Required action
Look for "するために、マルチ商品が採用" in the entries below. Write out that line and all later lines exactly, ending with the final one.

(Saved data entries)
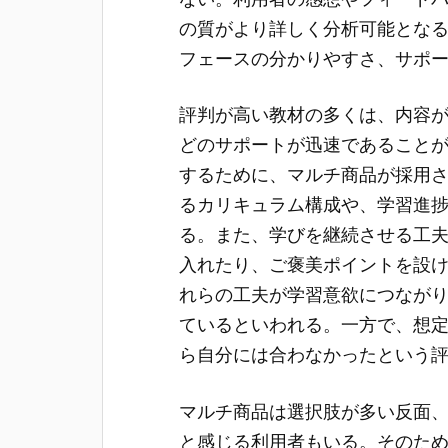
の質がより詳しく分析可能とな
フェースの分かりやすさ、サポ
評判が高い教材の多くは、内容
どのサポートが迅速であること
するために、マルチ商品が採用
るカリキュラム構成や、学習進
る。また、学びを継続させる工
入れたり、ご褒美ポイントを設
れらの工夫が学習意欲につなが
ているといわれる。一方で、想
ら自分には合わなかったという
マルチ商品は選択肢が多い反面
と感じる利用者もいる。そのた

Result of this exercise
するために、マルチ商品が採用
るカリキュラム構成や、学習進
る。また、学びを継続させる工
入れたり、ご褒美ポイントを設
れらの工夫が学習意欲につなが
ているといわれる。一方で、想
ら自分には合わなかったという
マルチ商品は選択肢が多い反面
と感じる利用者もいる。そのた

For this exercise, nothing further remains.